Early on Thursday morning, Australia’s Facebook users—all 17.2 million of them—found themselves caught in a battle of wills between the social media giant and the Australian government. In a warning shot ahead of the country’s proposed law that would force tech platforms to pay news organizations for sharing their articles, Facebook has indefinitely blocked users from reading or sharing news on the platform.

Whether willfully or not, Facebook also blocked the pages of some of Australia’s public services as part of the crackdown. The page for Queensland’s public health service, Canberra’s municipal government, the country’s weather service, and Facebook’s own page were all wiped and locked as part of the sweeping move.

What may have seemed trivial a decade ago has more serious implications today. About 40 percent of Australians report using Facebook as a news source. It also shows the power that Facebook has to act when it wants to—making the company’s excuses for its slow pace in countering problems like misinformation and abuse harder to take at face value.

What’s in the code? At issue is a new Australian media code, that would allow media companies to collectively bargain with tech firms to receive a slice of revenue in return for allowing news content to appear on feeds and search results.
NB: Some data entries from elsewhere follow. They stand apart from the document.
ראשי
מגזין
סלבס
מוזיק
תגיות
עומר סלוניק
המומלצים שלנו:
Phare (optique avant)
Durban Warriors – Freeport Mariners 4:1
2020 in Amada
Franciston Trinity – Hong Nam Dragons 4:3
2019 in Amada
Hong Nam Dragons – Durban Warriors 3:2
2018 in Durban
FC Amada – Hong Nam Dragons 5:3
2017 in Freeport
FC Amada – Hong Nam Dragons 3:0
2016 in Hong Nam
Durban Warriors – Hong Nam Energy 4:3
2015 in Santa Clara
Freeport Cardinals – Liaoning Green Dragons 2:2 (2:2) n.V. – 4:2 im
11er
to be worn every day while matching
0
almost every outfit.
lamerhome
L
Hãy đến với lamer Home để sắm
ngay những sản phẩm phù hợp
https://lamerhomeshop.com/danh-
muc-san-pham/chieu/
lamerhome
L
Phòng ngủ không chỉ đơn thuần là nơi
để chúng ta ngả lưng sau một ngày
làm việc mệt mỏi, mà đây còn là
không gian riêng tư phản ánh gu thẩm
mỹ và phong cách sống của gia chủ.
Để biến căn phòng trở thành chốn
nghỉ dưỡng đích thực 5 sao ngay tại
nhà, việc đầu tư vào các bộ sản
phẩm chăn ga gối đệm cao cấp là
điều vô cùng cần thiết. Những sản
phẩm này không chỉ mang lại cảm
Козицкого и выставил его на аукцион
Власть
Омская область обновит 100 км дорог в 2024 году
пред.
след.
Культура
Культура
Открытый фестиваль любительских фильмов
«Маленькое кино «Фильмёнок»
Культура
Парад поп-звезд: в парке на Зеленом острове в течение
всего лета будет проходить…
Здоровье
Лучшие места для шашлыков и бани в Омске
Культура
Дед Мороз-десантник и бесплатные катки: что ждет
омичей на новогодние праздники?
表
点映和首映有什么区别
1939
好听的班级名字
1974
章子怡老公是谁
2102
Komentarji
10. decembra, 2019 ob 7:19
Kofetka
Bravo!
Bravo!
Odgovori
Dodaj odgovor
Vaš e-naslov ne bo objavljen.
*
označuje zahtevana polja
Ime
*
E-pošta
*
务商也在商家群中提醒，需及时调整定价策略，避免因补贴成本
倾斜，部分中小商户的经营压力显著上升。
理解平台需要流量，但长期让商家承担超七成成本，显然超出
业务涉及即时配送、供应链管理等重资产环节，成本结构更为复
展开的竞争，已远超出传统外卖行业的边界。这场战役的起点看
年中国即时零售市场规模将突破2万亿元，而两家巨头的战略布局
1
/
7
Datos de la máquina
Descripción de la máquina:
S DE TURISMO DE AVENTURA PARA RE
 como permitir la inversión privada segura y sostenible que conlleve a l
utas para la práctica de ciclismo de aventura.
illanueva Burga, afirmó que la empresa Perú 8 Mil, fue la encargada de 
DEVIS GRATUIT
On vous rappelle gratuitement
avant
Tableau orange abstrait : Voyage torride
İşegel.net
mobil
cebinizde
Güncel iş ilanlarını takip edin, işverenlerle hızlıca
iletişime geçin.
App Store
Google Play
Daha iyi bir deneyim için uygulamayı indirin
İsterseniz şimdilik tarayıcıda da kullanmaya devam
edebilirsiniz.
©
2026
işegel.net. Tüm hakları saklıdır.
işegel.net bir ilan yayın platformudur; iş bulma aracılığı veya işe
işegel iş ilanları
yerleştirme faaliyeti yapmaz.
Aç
Facebook says “the value exchange between Facebook and publishers runs in favor of the publishers,” and that referrals from Facebook offset any losses media companies may incur from missing out on advertisers. The company also claims that only 4 percent of the content shared in Australia is news-related.

Facebook’s cries of innocence aren’t entirely baseless (after all, they aren’t forcing advertisers to use their service) but the rate at which it has come to dominate the digital ad market has spooked lawmakers. Taken together, Google and Facebook now account for 80 percent of the digital ad market in Australia.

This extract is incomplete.